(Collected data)
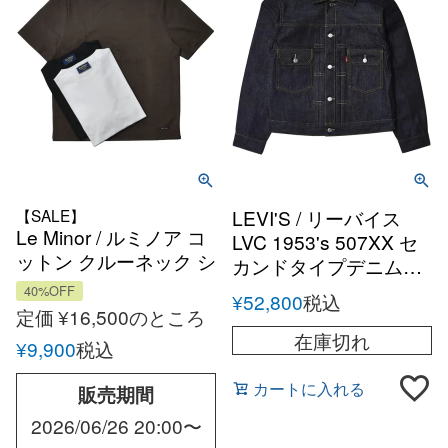
【SALE】
LEVI'S / リーバイス
Le Minor / ルミノア コ
LVC 1953's 507XX セ
ットン クルーネック シ
カンドタイプデニムト
ョートスリーブカット
ラッカージャケット
40%OFF
¥
52,800
税込
ソー バスクシャツ
定価
¥
16,500
のところ
フランス
在庫切れ
¥
9,900
税込
カートに入れる
販売期間
2026/06/26 20:00
〜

REQUIREMENT:
Restate each entry exactly, omitting pictures.

TASK ANSWER:
【SALE】
LEVI'S / リーバイス
Le Minor / ルミノア コ
LVC 1953's 507XX セ
ットン クルーネック シ
カンドタイプデニムト
ョートスリーブカット
ラッカージャケット
40%OFF
¥
52,800
税込
ソー バスクシャツ
定価
¥
16,500
のところ
フランス
在庫切れ
¥
9,900
税込
カートに入れる
販売期間
2026/06/26 20:00
〜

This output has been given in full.